**TASK DETAILS:** Make an exact copy of the entries below and leave any picture out of it.

**EXERCISE DATA:**
--- START ---
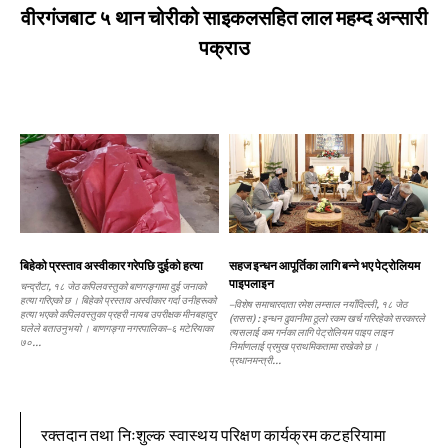
वीरगंजबाट ५ थान चोरीको साइकलसहित लाल महम्द अन्सारी
पक्राउ
बिहेको प्रस्ताव अस्वीकार गरेपछि दुईको हत्या
सहज इन्धन आपूर्तिका लागि बन्ने भए पेट्रोलियम
पाइपलाइन
चन्द्रौटा, १८ जेठ कपिलवस्तुको बाणगङ्गामा दुई जनाको
हत्या गरिएको छ । बिहेको प्रस्ताव अस्वीकार गर्दा उनीहरूको
–विशेष समाचारदाता रमेश लम्साल नयाँदिल्ली, १८ जेठ
हत्या भएको कपिलवस्तुका प्रहरी नायब उपरीक्षक मीनबहादुर
(रासस) : इन्धन ढुवानीमा ठूलो रकम खर्च गरिरहेको सरकारले
घलेले बताउनुभयो । बाणगङ्गा नगरपालिका–६ मटेरियाका
त्यसलाई कम गर्नका लागि पेट्रोलियम पाइप लाइन
७०...
निर्माणलाई प्रमुख प्राथमिकतामा राखेको छ ।
प्रधानमन्त्री...
रक्तदान तथा निःशुल्क स्वास्थय परिक्षण कार्यक्रम कटहरियामा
--- END ---
**COMPLETED TASK:**
वीरगंजबाट ५ थान चोरीको साइकलसहित लाल महम्द अन्सारी
पक्राउ
बिहेको प्रस्ताव अस्वीकार गरेपछि दुईको हत्या
सहज इन्धन आपूर्तिका लागि बन्ने भए पेट्रोलियम
पाइपलाइन
चन्द्रौटा, १८ जेठ कपिलवस्तुको बाणगङ्गामा दुई जनाको
हत्या गरिएको छ । बिहेको प्रस्ताव अस्वीकार गर्दा उनीहरूको
–विशेष समाचारदाता रमेश लम्साल नयाँदिल्ली, १८ जेठ
हत्या भएको कपिलवस्तुका प्रहरी नायब उपरीक्षक मीनबहादुर
(रासस) : इन्धन ढुवानीमा ठूलो रकम खर्च गरिरहेको सरकारले
घलेले बताउनुभयो । बाणगङ्गा नगरपालिका–६ मटेरियाका
त्यसलाई कम गर्नका लागि पेट्रोलियम पाइप लाइन
७०...
निर्माणलाई प्रमुख प्राथमिकतामा राखेको छ ।
प्रधानमन्त्री...
रक्तदान तथा निःशुल्क स्वास्थय परिक्षण कार्यक्रम कटहरियामा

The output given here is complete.